Fort Lauderdale DUI defense lawyers have pressed defenses with statistics:

This data tends to prove that extensive training and experience is neccessary for a Broward County police officer to obtain reliable results. In Bowen, the court found that a trooper, who received training on HGN testing during his 40 hour basic DUI training and had administered the HGN test about 1000 times, was qualified. In Peters v. State, the court gave an example of the training and experience that might be insufficient. In Peters, a three judge circuit court appellate panel ruled based on Melvin v. State, that an officer, who had completed the NHTSA course on HGN and administered 100 or more such tests, might have sufficient training and experience to administer the test. But that officer did not have the necessary scientific expertise to establish the foundation for the introduction of such evidence. On the other hand, in Reyes v. State, a three judge circuit court appellate panel ruled based on Bowen, that the trial court did not abuse its discretion in allowing an officer to testify as to the HGN procedure, where the officer had made 100 DUI stops and had hands-on training with impaired people in a DUI training course, but gave no testimony as to the number of times he had performed the HGN procedure.

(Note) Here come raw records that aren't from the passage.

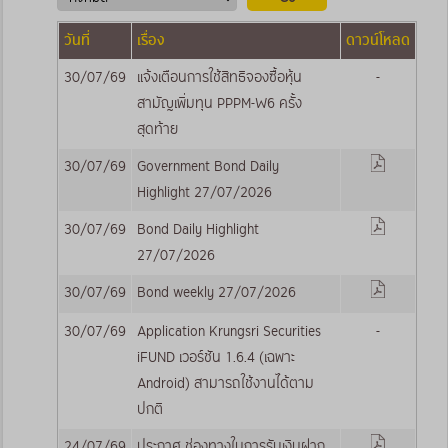
วันที่
เรื่อง
ดาวน์โหลด
30/07/69
แจ้งเตือนการใช้สิทธิจองซื้อหุ้น
-
สามัญเพิ่มทุน PPPM-W6 ครั้ง
สุดท้าย
30/07/69
Government Bond Daily
Highlight 27/07/2026
30/07/69
Bond Daily Highlight
27/07/2026
30/07/69
Bond weekly 27/07/2026
30/07/69
Application Krungsri Securities
-
iFUND เวอร์ชัน 1.6.4 (เฉพาะ
Android) สามารถใช้งานได้ตาม
ปกติ
24/07/69
ประกาศ ช่องทางในการรับเงินฝาก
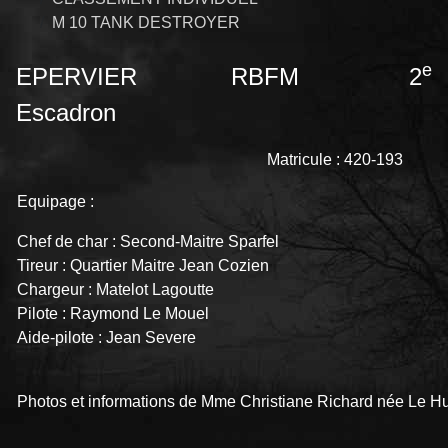
M 10 TANK DESTROYER
e
EPERVIER RBFM 2
Escadron
Matricule : 420-193
Equipage :
Chef de char : Second-Maitre Sparfel
Tireur : Quartier Maitre Jean Cozien
Chargeur : Matelot Lagoutte
Pilote : Raymond Le Mouel
Aide-pilote : Jean Severe
Photos et informations de Mme Christiane Richard née Le H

While the focus in Bowen on the qualifications of the witness is clear, one statement in that opinion is somewhat confusing. The court wrote: “While the defendant expresses concerns about the reliability of the HGN test at roadside, the case law in this district addresses that problem by holding that there must be a confirmatory blood, breath, or urine test before the HGN evidence is admissible.” Based on that language, one circuit court appellate panel ruled: “There must be a confirmatory blood, breath or urine test before HGN is admissible.” On the other hand, Fort Lauderdale DUI lawyers endured several trial judges rejecting and setting procedure due to the conclusion that Bowen requires a blanket exclusion of HGN evidence without a confirmatory test. Instead, based on Williams, those judges found that HGN standing alone may not be used to establish a breath alcohol level.

Fort Lauderdale DUI defense lawyers have firmly established that HGN test results as to impairment cannot come into evidence through a lay person. The witness must either be a drug recognition expert or have similar special training and qualifications, but in one case the court considered whether an additional part of the foundation is that the officer performing the procedure administered not just a DUI evaluation, but also a Drug Influence Evaluation (DIE). The court rejected the defendant’s argument because there is no authority imposing such a requirement, and the DIE is only administered where the defendant has a zero or low alcohol reading and the officer suspects that the impairment is caused by drugs.


However, Broward DUI lawyers argue that none of the foregoing decisions address the fundamental question whether the tests are admissible when the evidence establishes that the defendant did not understand the instructions. A trial judge dealt with this issue. The court ruled that where the evidence supported the conclusion that due to a language barrier, which was exacerbated by officers’ efforts to deal with it, the results of the field sobriety exercises were inadmissible.

and Williams are the pivotal decisions in Florida on field sobriety tests. They are very detailed opinions, and should be carefully read in order to effectively consider matters of relevance and prejudice involving field sobriety tests.